A guest blog series by Christina Gutierrez, a Ph.D. student in Performance as Public Practice at UT Austin

“I thought, ‘Oh, we could make a musical. Why couldn’t we?’ But I don’t know how to make a musical. So I sent an eight page monologue to my good friend Peter.’” Kirk told this story on the first day of the workshop last Monday, and then again on Tuesday’s KUT interview with John Aielli.  Over the course of the last nine days, that eight page monologue, which Kirk and Peter worked into a three part song in the days before the workshop started, has grown into Scene 1 of I’ve Never Been So Happy. Our process for the first scene is emblematic of our work as a whole on the project. Piece by piece, we’ve layered on singers, projections, choreography, and finally, on Thursday, an eight piece string ensemble. Turns out that eight page monologue makes for some pretty gorgeous music.

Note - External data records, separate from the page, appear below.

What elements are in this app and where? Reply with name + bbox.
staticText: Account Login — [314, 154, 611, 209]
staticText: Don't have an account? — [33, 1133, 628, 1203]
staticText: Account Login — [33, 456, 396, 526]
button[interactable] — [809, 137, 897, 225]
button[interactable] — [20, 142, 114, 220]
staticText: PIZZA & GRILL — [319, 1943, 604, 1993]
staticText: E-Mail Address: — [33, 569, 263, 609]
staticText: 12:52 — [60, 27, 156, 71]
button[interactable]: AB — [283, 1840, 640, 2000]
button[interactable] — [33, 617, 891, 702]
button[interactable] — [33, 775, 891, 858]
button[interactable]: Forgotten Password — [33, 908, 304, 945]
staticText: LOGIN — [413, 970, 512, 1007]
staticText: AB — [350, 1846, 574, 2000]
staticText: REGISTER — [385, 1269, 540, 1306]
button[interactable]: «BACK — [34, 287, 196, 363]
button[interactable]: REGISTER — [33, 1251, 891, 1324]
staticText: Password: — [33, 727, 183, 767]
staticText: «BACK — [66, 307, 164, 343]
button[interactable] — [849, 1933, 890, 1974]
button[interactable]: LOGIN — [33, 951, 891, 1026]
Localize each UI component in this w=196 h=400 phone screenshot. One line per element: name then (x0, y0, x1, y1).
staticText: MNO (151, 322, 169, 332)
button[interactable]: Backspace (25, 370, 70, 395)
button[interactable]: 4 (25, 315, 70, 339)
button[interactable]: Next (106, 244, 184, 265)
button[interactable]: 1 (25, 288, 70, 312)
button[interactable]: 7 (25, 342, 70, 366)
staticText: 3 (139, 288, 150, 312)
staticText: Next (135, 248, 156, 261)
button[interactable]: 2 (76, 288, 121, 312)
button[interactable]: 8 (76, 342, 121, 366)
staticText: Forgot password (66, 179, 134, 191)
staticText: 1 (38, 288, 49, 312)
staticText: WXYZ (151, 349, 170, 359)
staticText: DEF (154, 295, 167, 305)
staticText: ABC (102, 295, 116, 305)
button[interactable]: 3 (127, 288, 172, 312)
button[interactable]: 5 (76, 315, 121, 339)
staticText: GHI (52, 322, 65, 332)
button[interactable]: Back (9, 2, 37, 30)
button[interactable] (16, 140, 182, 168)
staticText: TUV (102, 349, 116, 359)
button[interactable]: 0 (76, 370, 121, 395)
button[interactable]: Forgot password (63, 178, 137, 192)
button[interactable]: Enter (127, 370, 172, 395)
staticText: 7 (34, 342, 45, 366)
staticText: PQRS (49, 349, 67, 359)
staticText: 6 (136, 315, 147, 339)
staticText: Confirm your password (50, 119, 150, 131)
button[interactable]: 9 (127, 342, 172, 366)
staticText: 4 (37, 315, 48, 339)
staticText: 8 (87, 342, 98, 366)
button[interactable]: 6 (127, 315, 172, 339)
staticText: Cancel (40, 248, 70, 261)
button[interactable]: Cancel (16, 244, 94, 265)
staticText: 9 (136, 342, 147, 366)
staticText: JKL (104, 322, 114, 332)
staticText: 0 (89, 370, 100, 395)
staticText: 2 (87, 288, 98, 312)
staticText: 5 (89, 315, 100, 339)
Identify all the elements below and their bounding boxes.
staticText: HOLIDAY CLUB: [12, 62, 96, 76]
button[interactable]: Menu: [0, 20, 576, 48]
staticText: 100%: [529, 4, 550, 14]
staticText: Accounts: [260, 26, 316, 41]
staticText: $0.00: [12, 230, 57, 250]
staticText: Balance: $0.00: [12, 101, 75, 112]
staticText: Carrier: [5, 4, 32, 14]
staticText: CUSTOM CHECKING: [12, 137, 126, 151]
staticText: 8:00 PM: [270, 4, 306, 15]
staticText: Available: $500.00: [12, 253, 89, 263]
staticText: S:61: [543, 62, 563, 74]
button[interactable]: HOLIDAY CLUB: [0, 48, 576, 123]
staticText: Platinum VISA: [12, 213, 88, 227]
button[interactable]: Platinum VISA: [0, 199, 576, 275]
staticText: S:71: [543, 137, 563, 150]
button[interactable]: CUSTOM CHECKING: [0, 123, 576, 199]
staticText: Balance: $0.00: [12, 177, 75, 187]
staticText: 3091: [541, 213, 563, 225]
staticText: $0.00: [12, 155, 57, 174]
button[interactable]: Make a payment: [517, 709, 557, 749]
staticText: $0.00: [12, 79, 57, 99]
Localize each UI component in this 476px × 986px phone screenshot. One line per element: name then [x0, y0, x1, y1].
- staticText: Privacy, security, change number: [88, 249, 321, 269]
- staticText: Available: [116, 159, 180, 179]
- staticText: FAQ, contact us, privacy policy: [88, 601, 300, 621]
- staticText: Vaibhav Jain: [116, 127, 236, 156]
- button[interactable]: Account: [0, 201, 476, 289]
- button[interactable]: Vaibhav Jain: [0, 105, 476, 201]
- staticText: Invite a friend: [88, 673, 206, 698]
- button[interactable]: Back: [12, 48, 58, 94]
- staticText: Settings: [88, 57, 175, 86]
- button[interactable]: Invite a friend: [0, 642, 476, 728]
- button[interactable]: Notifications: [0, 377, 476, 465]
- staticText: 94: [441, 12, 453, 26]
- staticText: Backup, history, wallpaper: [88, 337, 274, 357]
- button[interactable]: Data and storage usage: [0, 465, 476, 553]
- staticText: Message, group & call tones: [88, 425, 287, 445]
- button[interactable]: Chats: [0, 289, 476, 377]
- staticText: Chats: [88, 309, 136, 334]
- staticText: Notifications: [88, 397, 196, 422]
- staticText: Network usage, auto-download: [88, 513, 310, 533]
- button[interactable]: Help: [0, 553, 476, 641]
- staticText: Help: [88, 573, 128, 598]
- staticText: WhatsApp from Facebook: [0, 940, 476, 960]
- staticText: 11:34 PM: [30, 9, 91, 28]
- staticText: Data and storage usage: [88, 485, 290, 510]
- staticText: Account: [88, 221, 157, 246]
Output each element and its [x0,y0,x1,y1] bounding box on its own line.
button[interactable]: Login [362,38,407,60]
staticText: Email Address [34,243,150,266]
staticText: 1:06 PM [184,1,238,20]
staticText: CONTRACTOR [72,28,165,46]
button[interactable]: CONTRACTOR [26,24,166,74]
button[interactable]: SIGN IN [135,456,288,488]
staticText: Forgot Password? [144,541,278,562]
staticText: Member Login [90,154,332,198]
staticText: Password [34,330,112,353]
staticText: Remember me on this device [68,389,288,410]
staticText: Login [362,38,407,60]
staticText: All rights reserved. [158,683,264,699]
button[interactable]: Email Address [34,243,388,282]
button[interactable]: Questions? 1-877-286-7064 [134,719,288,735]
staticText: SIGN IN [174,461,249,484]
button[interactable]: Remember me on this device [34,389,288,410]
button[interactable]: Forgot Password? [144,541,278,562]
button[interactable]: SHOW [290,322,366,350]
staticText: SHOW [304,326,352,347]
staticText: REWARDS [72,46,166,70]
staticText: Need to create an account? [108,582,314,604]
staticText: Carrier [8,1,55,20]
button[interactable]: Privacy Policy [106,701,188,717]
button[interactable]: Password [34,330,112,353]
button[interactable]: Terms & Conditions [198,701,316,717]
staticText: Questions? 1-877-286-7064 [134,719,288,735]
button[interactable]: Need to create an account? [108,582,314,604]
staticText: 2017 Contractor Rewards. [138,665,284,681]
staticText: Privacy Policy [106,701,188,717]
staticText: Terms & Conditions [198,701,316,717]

As I sat at the table I’ve commandeered as a desk next to the stage managers’ set up and watched Peter teach three scenes worth of his score to the musicians, it hit me: “Holy crap. We made a musical.” Even after being reminded of the scope of the piece on Tuesday at the podcast recording, having eight new faces in the room made the work somehow more real. To some degree, they felt like our first audience, except that this was an audience that was creating right along with us. We’d grown used to running scenes and dances to the pre-recorded mix tracks Peter played from his computer—the same ones you may have heard on Tuesday’s recording. One of the great things about working with recordings is that we can stop them at any point, start over, rewind, skip ahead, and generally use as tools to build scenes. It can be a bit difficult to feel any sense of responsibility or collaborative energy from a computer track. Not so with live musicians. We spent most of our time with the musicians running Scenes 3 and 1, syncing our choreography to their cues. I don’t think I’ve ever been more committed to wrapping myself with rope and flopping onto the floor or pulling puppets across a projector screen as I was when there were eight ridiculously talented musicians playing along with me. There’s generally a moment in every rehearsal process when it becomes clear that the product of all of the work is much greater than any individual contribution to it. Thursday was that moment for I’ve Never Been So Happy. The addition of the musicians brought a new perspective to the physical and vocal aesthetics we’ve been exploring.

All of this is not to say that the musicians’ playing stopped our own. We’re still working to solidify puppet and projector choreography in Scene 1, and spent some time in the afternoon experimenting with bubbles and a rubber bat. We reconfigured some of projector positions and solidified which puppeteer is responsible for which effect. We added two more ladders for the trio, reasoning that if one giant ladder shadow was good, three would be even better. In the last few moments of the day’s work, we tried on costumes left over from the December workshop. Tomorrow, our last full day before the showing, will bring work with the musicians on Scene 5/6, and probably a few nerves.  Of course, there’ll be a few new experiments as well.